(Extracted page text data)
####################

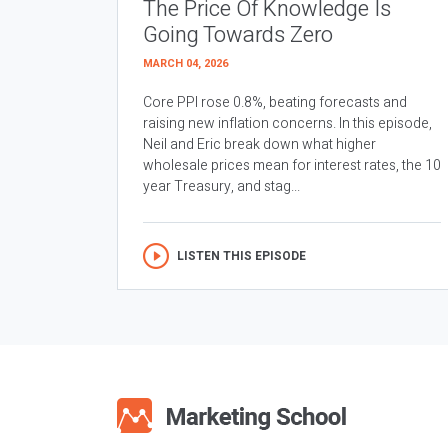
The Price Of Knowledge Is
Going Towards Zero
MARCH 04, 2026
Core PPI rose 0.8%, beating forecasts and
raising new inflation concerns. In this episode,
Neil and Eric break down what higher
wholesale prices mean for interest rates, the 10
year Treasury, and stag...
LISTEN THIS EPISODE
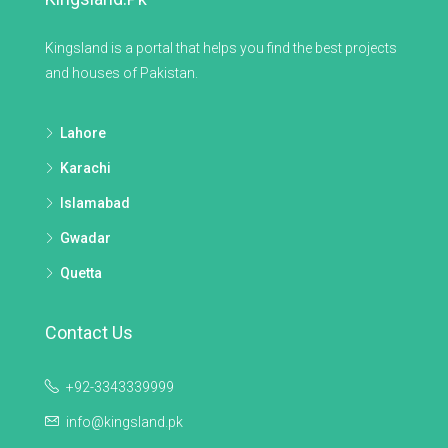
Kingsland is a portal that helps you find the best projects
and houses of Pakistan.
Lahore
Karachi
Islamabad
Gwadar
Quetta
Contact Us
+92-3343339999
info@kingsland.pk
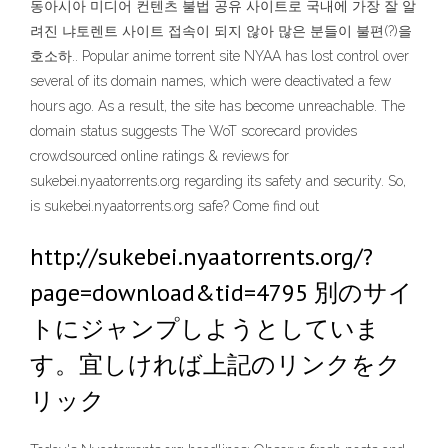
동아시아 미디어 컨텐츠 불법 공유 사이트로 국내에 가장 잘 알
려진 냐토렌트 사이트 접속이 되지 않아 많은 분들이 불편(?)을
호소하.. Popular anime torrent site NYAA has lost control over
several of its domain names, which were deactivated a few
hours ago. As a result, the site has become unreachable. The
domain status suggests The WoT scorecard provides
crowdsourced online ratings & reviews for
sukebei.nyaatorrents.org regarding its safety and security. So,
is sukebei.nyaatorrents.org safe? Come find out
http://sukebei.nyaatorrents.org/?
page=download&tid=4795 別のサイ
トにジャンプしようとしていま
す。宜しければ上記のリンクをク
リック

####################

Working through the data above, find every line holding "domain" and copy it.

several of its domain names, which were deactivated a few
domain status suggests The WoT scorecard provides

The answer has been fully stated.